═════ Material provided

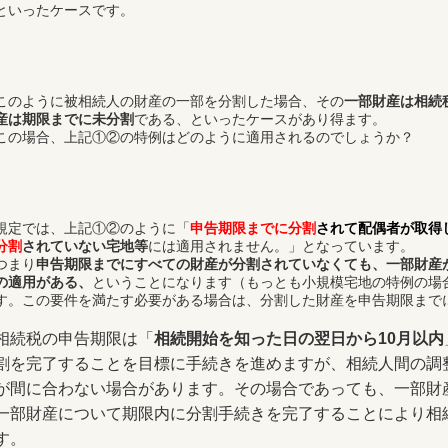
といったケースです。
このように被相続人の財産の一部を分割した場合、その
一部財産は相続
産は期限までに未分割
である、といったケースがあり得ます。
この場合、上記①②の特例はどのように適用されるのでしょうか？
規定では、上記①②のように「
申告期限までに分割
されて配偶者が取得
分割
されていない宅地等
には適用されません。」となっています。
つまり
申告期限までにすべての財産が分割されていなくても、一部財産
の適用がある、
ということになります（もっとも小規模宅地の特例の場
す。この要件を満たす必要がある場合は、分割した財産を申告期限まで
相続税の申告期限は「
相続開始を知った日の翌日から10月以内
割を完了することを目標に手続きを進めますが、相続人間の調
が間に合わない場合があります。その場合であっても、一部財
一部財産について期限内に分割手続きを完了することにより相
す。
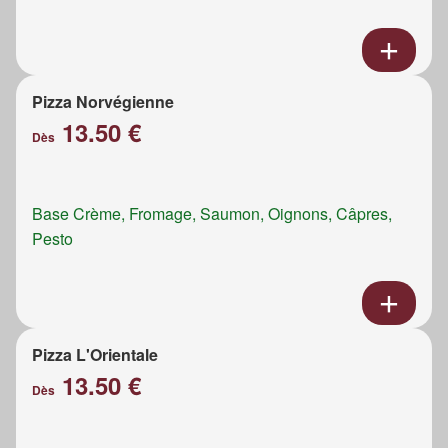
Pizza Norvégienne
13.50 €
Dès
Base Crème, Fromage, Saumon, Oignons, Câpres,
Pesto
Pizza L'Orientale
13.50 €
Dès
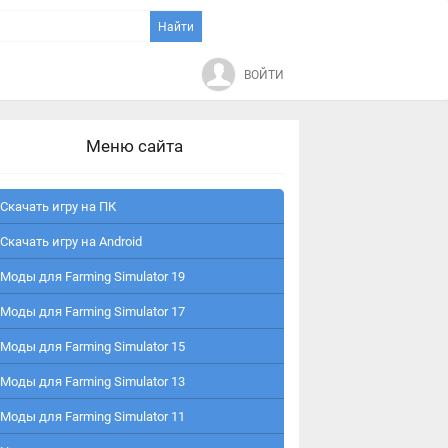
ВОЙТИ
Меню сайта
Скачать игру на ПК
Скачать игру на Android
Моды для Farming Simulator 19
Моды для Farming Simulator 17
Моды для Farming Simulator 15
Моды для Farming Simulator 13
Моды для Farming Simulator 11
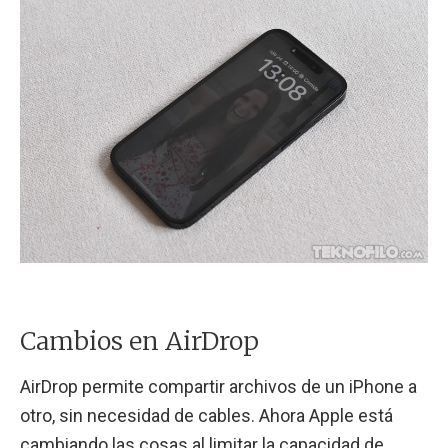
Cambios en AirDrop
AirDrop permite compartir archivos de un iPhone a
otro, sin necesidad de cables. Ahora Apple está
cambiando las cosas al limitar la capacidad de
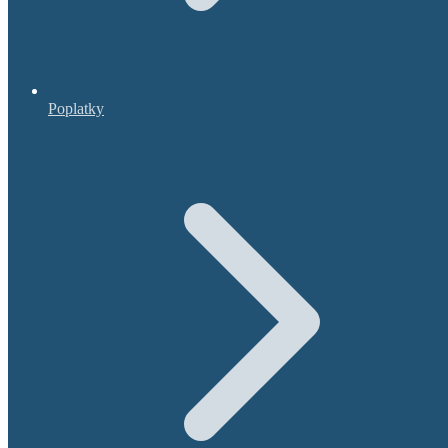
Poplatky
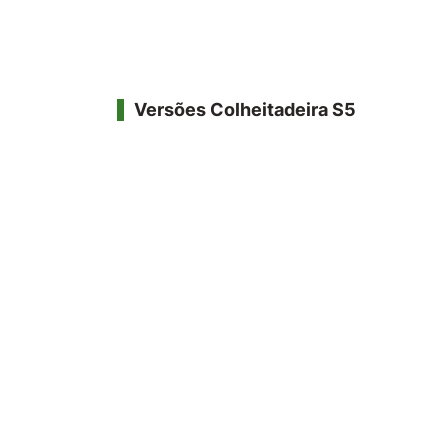
Versões Colheitadeira S5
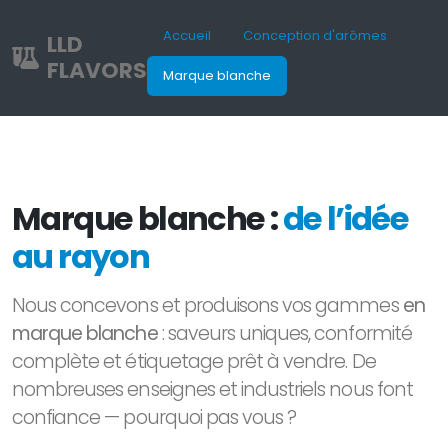
Accueil
Conception d'arômes
LLD
FLAVORS
Marque blanche
Marque blanche :
de l’idée
au rayon
Nous concevons et produisons vos gammes
en
marque blanche
: saveurs uniques, conformité
complète et étiquetage prêt à vendre. De
nombreuses enseignes et industriels nous font
confiance — pourquoi pas vous ?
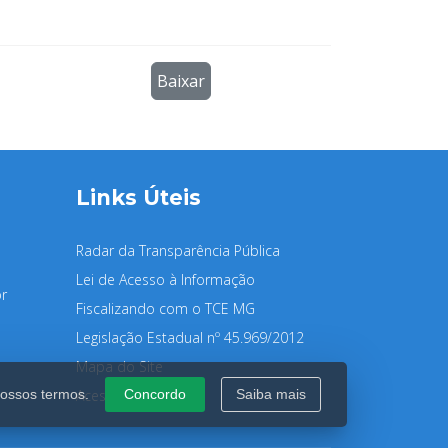
Baixar
Links Úteis
Radar da Transparência Pública
Lei de Acesso à Informação
r
Fiscalizando com o TCE MG
Legislação Estadual nº 45.969/2012
Mapa do Site
Acessibilidade
nossos termos.
Concordo
Saiba mais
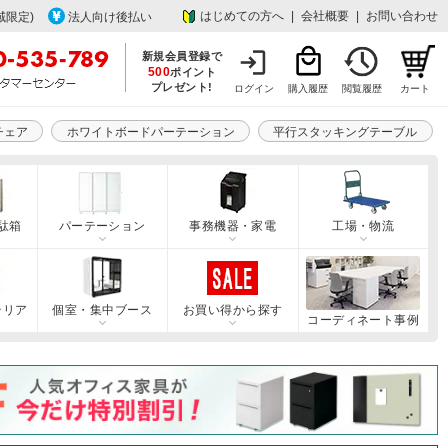
はじめての方へ
|
会社概要
|
お問い合わせ
域限定)
法人向け後払い
新規会員登録で
500
ポイント
プレゼント!
ログイン
購入履歴
閲覧履歴
カート
チェア
ホワイトボードパーテーション
平行スタッキングテーブル
駄箱
パーテーション
事務機器・家電
工場・物流
テリア
個室・集中ブース
お買い得から探す
コーディネート事例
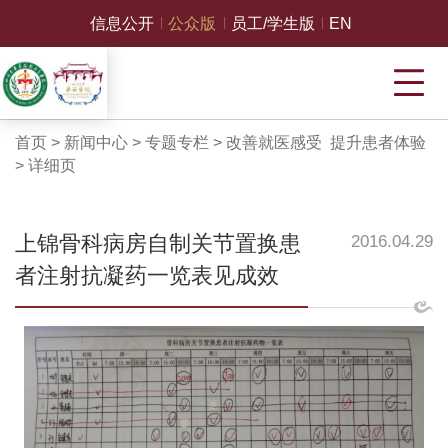
信息公开
公众版
员工/学生版
EN
首页
>
新闻中心
>
专题专栏
>
改善就医感受 提升患者体验
>
详细页
上锦骨科病房自制关节置换患
2016.04.29
者注射抗凝药一览表见成效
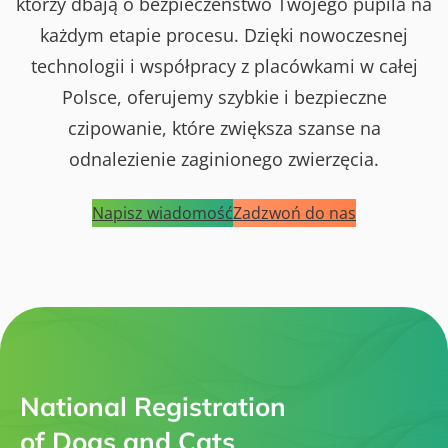
którzy dbają o bezpieczeństwo Twojego pupila na
każdym etapie procesu. Dzięki nowoczesnej
technologii i współpracy z placówkami w całej
Polsce, oferujemy szybkie i bezpieczne
czipowanie, które zwiększa szanse na
odnalezienie zaginionego zwierzęcia.
Napisz wiadomość
Zadzwoń do nas
National Registration
of Dogs and Cats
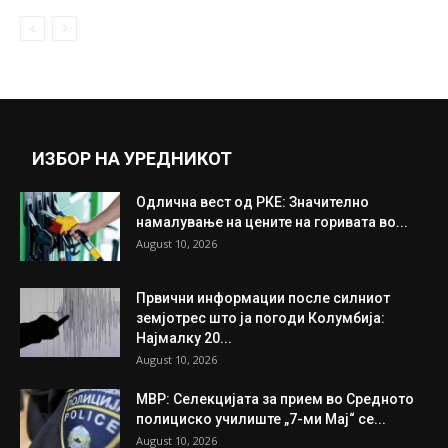
ИЗБОР НА УРЕДНИКОТ
Одлична вест од РКЕ: Значително
намалување на цените на горивата во...
August 10, 2026
Првични информации после силниот
земјотрес што ја погоди Колумбија:
Најмалку 20...
August 10, 2026
МВР: Селекцијата за прием во Средното
полициско училиште „7-ми Мај“ се...
August 10, 2026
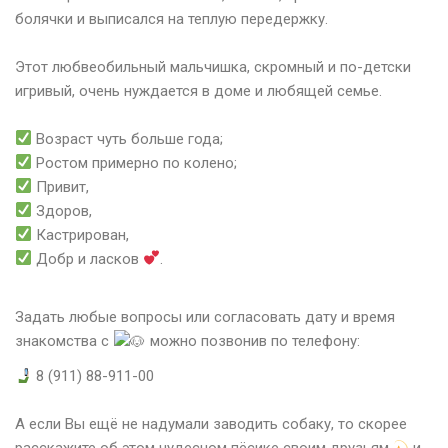
болячки и выписался на теплую передержку.
⠀
Этот любвеобильный мальчишка, скромный и по-детски
игривый, очень нуждается в доме и любящей семье.
⠀
Возраст чуть больше года;
Ростом примерно по колено;
Привит,
Здоров,
Кастрирован,
Добр и ласков
.
⠀
Задать любые вопросы или согласовать дату и время
знакомства с
можно позвонив по телефону:
8 (911) 88-911-00⠀
⠀
А если Вы ещё не надумали заводить собаку, то скорее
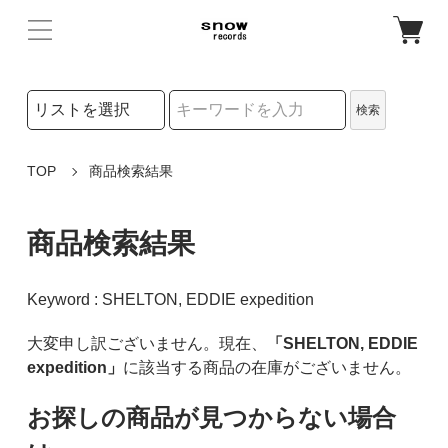
検索リストの選択
検索
検索キーワード
TOP
商品検索結果
商品検索結果
Keyword : SHELTON, EDDIE expedition
大変申し訳ございません。現在、
「SHELTON, EDDIE
expedition」
に該当する商品の在庫がございません。
お探しの商品が見つからない場合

══════════

* [Activity]: Once you find the line containing "大変申し訳ございません。現在、", copy it and every line after it through the end of the records, exactly as they stand.

* [Response box]:
大変申し訳ございません。現在、
「SHELTON, EDDIE
expedition」
に該当する商品の在庫がございません。
お探しの商品が見つからない場合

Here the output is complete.